Mike Andres, president McDonald’s USA, said: "Our customers want food that they feel great about eating – all the way from the farm to the restaurant – and these moves take a step toward better delivering on those expectations."
Marion Gross, senior vice-president of McDonald’s North America Supply Chain, added: "McDonald’s believes that any animals that become ill deserve appropriate veterinary care and our suppliers will continue to treat poultry with prescribed antibiotics, and then they will no longer be included in our food supply."
Friends of the Earth (FOE), which welcomed the move, has been in discussions with the company on this particular issue for the past seven months. However, it encouraged the firm to include other livestock in its proposals.

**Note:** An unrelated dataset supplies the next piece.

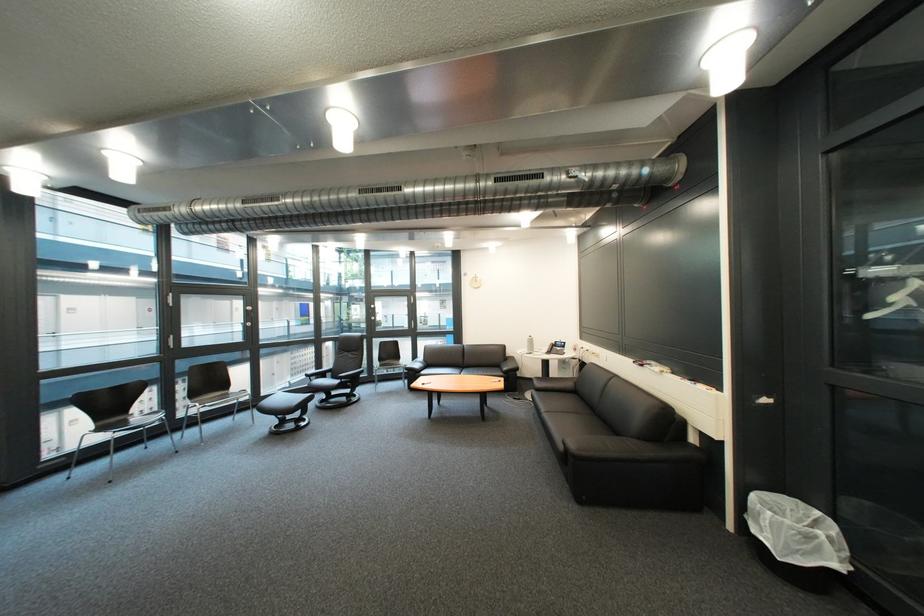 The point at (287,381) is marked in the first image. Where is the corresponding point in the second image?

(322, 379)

Kari Hamerschlag, senior program manager at FOE, said: "We are pleased to see McDonald’s take this important step in antibiotic restriction that helps fill the void left by the FDA’s (US Food and Drug Administration) failed policies.
"We hope McDonald’s announcement will continue a race to the top among restaurant chains, which we call on to quickly adopt plans to restrict antibiotic use in their supply chains. We also hope this plan will convince the livestock industry to stop its misuse of antibiotics in animal agriculture; which has been a key contributor to antibiotic resistance."
The campaign group believes the FDA’s voluntary proposals to reduce the use of antibiotics in livestock will see little success, with usage up 16% between 2009 and 2012.
"While McDonald’s focus on poultry is a positive step forward, we look forward to a dramatic reduction of antibiotic use across the board, by focusing on improvements in their pork and beef suppliers’ management practices," added Hamerschlag.
McDonald’s USA has also been announced as a founding member of the newly-formed US Roundtable on Sustainable Beef.